Farto das visões e das desculpas dadas por Simon Strong, Daemon quer partir nas costas de Caraxes. O plano morre nas palavras de Alys Rivers, a bruxa que conjura bons ventos e alimenta a natureza com os sussurros de suas ações. Ela adianta o futuro sorridente para a aliança com os Tully, e Daemon de nada desconfia. Sua fome de poder, e desejo alucinante de sentar-se, enfim, no Trono de Ferro, faz da cisão com Rhaenyra o único embate ideológico da série.
Afinal, o modo como filmam e telegrafam os Verdes manda embora qualquer senso de empatia ou relação afetiva. Restou jogar Daemon para o lado cinzento da coisa toda, e fazer do aliado inicial de Rhaenyra um adversário formidável. Pelo menos, em teoria. O inimigo real, à esta altura deitado moribundo em meio a queimaduras e leite de papoula, recebe visitas indesejadas.
Aemond beija o irmão com a mesma intenção que Judas o fez aos pés da cruz, enquanto uma afoita Alicent prega pela união tardia da família. Demitida do posto de conselheira, encontra na religião o resquício de identidade. Leva Helaena ao Septo, mas encontra hostilidade e violência. Ganha um corte no braço, localizado na mesma posição e ângulo que rasgou a pele de Rhaenyra no incidente com Aemond e Luke.
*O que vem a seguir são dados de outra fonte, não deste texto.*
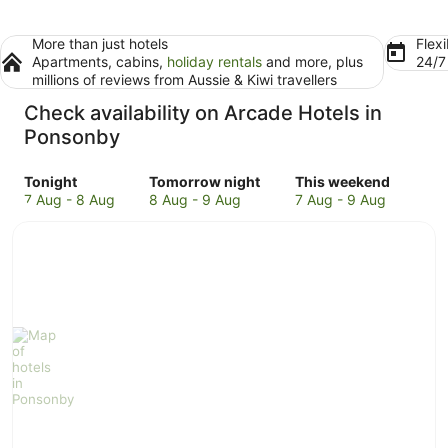
More than just hotels
Flexi
Apartments, cabins,
holiday rentals
and more, plus
24/
millions of reviews from Aussie & Kiwi travellers
Check availability on Arcade Hotels in
Ponsonby
Check
Check
Check
Tonight
Tomorrow night
This weekend
prices
prices
prices
7 Aug - 8 Aug
8 Aug - 9 Aug
7 Aug - 9 Aug
in
in
in
Ponsonby
Ponsonby
Ponsonby
for
for
for
tonight,
tomorrow
this
7
night,
weekend,
Aug
8
7
-
Aug
Aug
8
-
-
Aug
9
9
Aug
Aug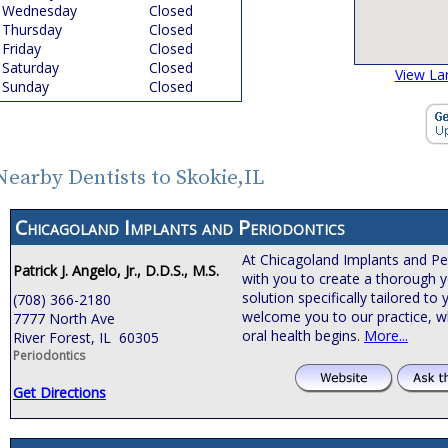
Wednesday
Closed
Thursday
Closed
Friday
Closed
Saturday
Closed
View La
Sunday
Closed
Nearby Dentists to Skokie,IL
Chicagoland Implants and Periodontics
At Chicagoland Implants and Pe
Patrick J. Angelo, Jr., D.D.S., M.S.
with you to create a thorough y
solution specifically tailored t
(708) 366-2180
welcome you to our practice, 
7777 North Ave
oral health begins.
More...
River Forest, IL 60305
Periodontics
Get Directions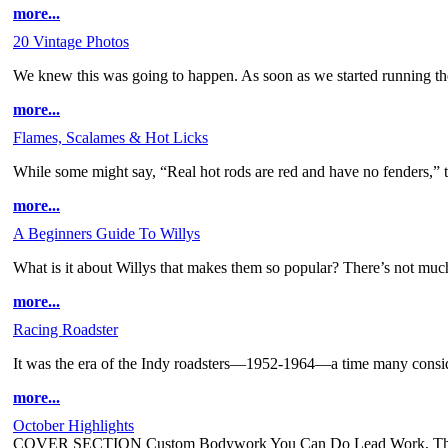
more...
20 Vintage Photos
We knew this was going to happen. As soon as we started running t
more...
Flames, Scalames & Hot Licks
While some might say, “Real hot rods are red and have no fenders,” th
more...
A Beginners Guide To Willys
What is it about Willys that makes them so popular? There’s not much
more...
Racing Roadster
It was the era of the Indy roadsters—1952-1964—a time many consider
more...
October Highlights
COVER SECTION Custom Bodywork You Can Do Lead Work, The Ol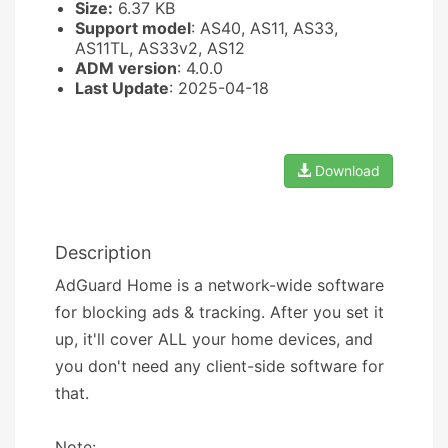
Size:
6.37 KB
Support model
: AS40, AS11, AS33,
AS11TL, AS33v2, AS12
ADM version
: 4.0.0
Last Update
: 2025-04-18
Download
Description
AdGuard Home is a network-wide software
for blocking ads & tracking. After you set it
up, it'll cover ALL your home devices, and
you don't need any client-side software for
that.
Note:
É tudo tão trágico e inerente ao arco de Alicent, a garota obrigada a parir os filhos de um Rei fadado à cólera. A mãe incapaz de impedir que o veneno escorresse por entre a linhagem. A irmã desiludida, que encontra paz na certeza que, distante da Fortaleza Vermelha e da mão invisível da Coroa, o caçula Daeron cresceu benévolo e gentil. Não há destino pior do que uma jornada completa de infelicidade e devastação.
O beijo que Rhaenyra trocou com Mysaria, nascido do improviso e ideia de Emma D’Arcy, relembra o passado real e o futuro hipotético que a Rainha viveu com Alicent. A amizade de anos que transportava a dupla para o mais ideal dos Olimpos, com risos à beça, destino de conto de fadas e a dragão Syrax como protetora de um amor impossível mas real. A página que a Verde rasgou e endereçou à Preta marcou uma cisão imaterial para ambas partes.
Agora, com suborno alimentar e sementes de intriga plantados em Porto Real, à mando de Mysaria e sob supervisão de Rhaenyra, a vida de Alicent é novamente atravessada pela violência que ela sentiu na pele: no casamento arranjado com Viserys, na briga com a amiga, na certeza de que os filhos, cruéis e egoístas, já estavam podres desde a maçã. Uma substância contaminada e mortal: os genes de uma Hightower embrenhada no ninho de dragões, onde fogo e sangue são os únicos objetos de ação e reação.